Here are some nuts and bolts of the book. The editors, Brenner, Day and Ness are, respectively, a consultant and labour union researcher, a campaigner and professional lobbyist and a professor of political science in New York. There is also a list of the sixty contributors who have written the book. They are mostly college professors along with a few journalists and independent scholars. We do not know whether they are historians, sociologists, economists or something else. Each of their chapters concludes with a reading list. The items quoted in them are very tightly focused around the subject of the chapter and include some fairly abstruse books and articles. All told, there must be over five hundred entries in these lists. They are augmented by a short Additional Bibliography at the end which contains another 150 items; these are all equally specialised and relevant. The book has two indices – one for Subjects, the other for Names.
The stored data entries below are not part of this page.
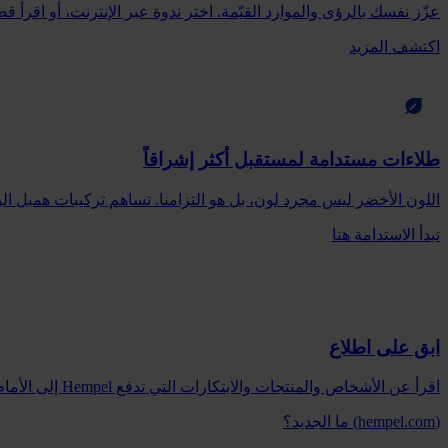
عزّز نفسك بالرؤى والموارد القيّمة. اختر ندوة عبر الإنترنت، أو اق
اكتشف المزيد
طلاءات مستدامة لمستقبل أكثر إشراقاً
اللون الأخضر ليس مجرد لون، بل هو التزامنا. تساهم تركيبات همبل ال
تبدأ الاستدامة هنا
ابق على اطلاع
اقرأ عن الأشخاص والمنتجات والابتكارات التي تدفع Hempel إلى الأمام. استكشف أخبارنا للاطلاع على آخر التحديثات.
(hempel.com) ما الجديد؟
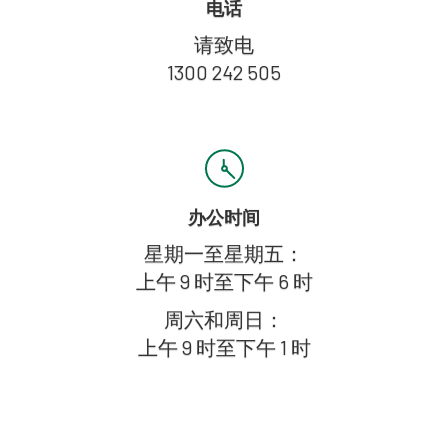
电话
请致电
1300 242 505
办公时间
星期一至星期五：
上午 9 时至下午 6 时
周六和周日：
上午 9 时至下午 1 时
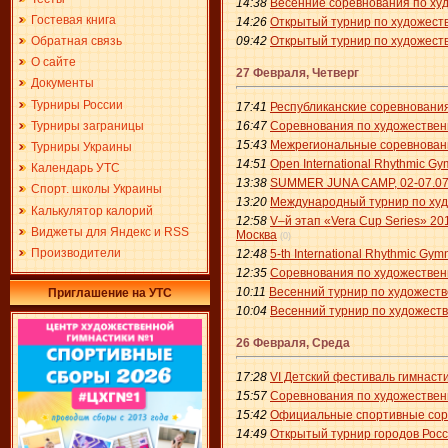
14:38
Весенние соревнования по худ
Гостевая книга
14:26
Открытый турнир по художеств
09:42
Открытый турнир по художест
Обратная связь
О сайте
27 Февраля, Четверг
Документы
Турниры России
17:41
Республиканские соревновани
Турниры заграницы
16:47
Соревнования по художественн
15:43
Межрегиональные соревновани
Турниры Украины
14:51
Open International Rhythmic Gym
Календарь УТС
13:38
SUMMER JUNA CAMP, 02-07.07.2
Спорт. школы Украины
13:20
Международный турнир по худо
Калькулятор калорий
12:58
V–й этап «Vera Cup Series» 2
Виджеты для Яндекс и RSS
Москва
(0)
Производители
12:48
5-th International Rhythmic Gy
12:35
Соревнования по художественн
10:11
Весенний турнир по художестве
Приглашение на УТС
10:04
Весенний турнир по художестве
26 Февраля, Среда
17:28
VI Детский фестиваль гимнасти
15:57
Соревнования по художественн
15:42
Официальные спортивные сорев
14:49
Открытый турнир городов Росс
The Encyclopedia of Strikes has very few weaknesses, considering its size and the ground it covers. For my money, it is a first class reference book. I feel, however, that some themes suffer from relative neglect; they could have been developed and perhaps given a section of their own. Firstly the response of politicians and official authorities to strikes deserves examination. This ranges from the local sheriff, through the National Guard and the state Governor to the White House itself. In the early days (the Railroad Upheavals of 1877, the Haymarket, the Homestead strike, the Pullman Strike and southern textile strikes of 1929‐30), the state intervened blatantly on behalf of capital. But was that pattern repeated later on? There is lots of scattered material on this but perhaps a dedicated chapter would be appropriate. Secondly, how successful were strikes in bridging the racial divide between workers? Did black workers and white strike together? There is a chapter on strikes and the civil rights movement as such, but that is different matter. To see my point, consider the 1921 Chicago meat‐packers' strike. It was a white man's strike; most of the black meat‐packers stayed on the job rather than join a white man's union. In the US Steel strike of 1901 white workers and their union, the Amalgamated, remained adamantly hostile to blacks. How long did such attitudes last? A third possible theme for development was the relationship of the law and the courts to strikes. The index has some references to court injunctions but there may be more material to be mined here (In re Debs, Supreme Court, 1895 for instance). Until Muller v. Oregon (1908) the Court was certainly anti‐labour and pro‐business in every respect. (I refer readers to the Sugar Trust case, Holden v. Hardy, Lochner v. NY and Adair v. United States.)
What does the book look like? One day all big reference books will be electronic and work with a Kindle reader, but until that day comes, we must learn to cope with hefty tomes like this. The Encyclopedia of Strikes is a quarto in one volume, thick but quite compact. It is soundly bound and printed for years of wear. The editors have thrown in a few pictures but the book is almost all double‐column text. Sadly, there are no statistics. It is easy to read and handy to use and the hefty price will come as no surprise to librarians. Messrs Brenner, Day and Ness and company have produced a very good book.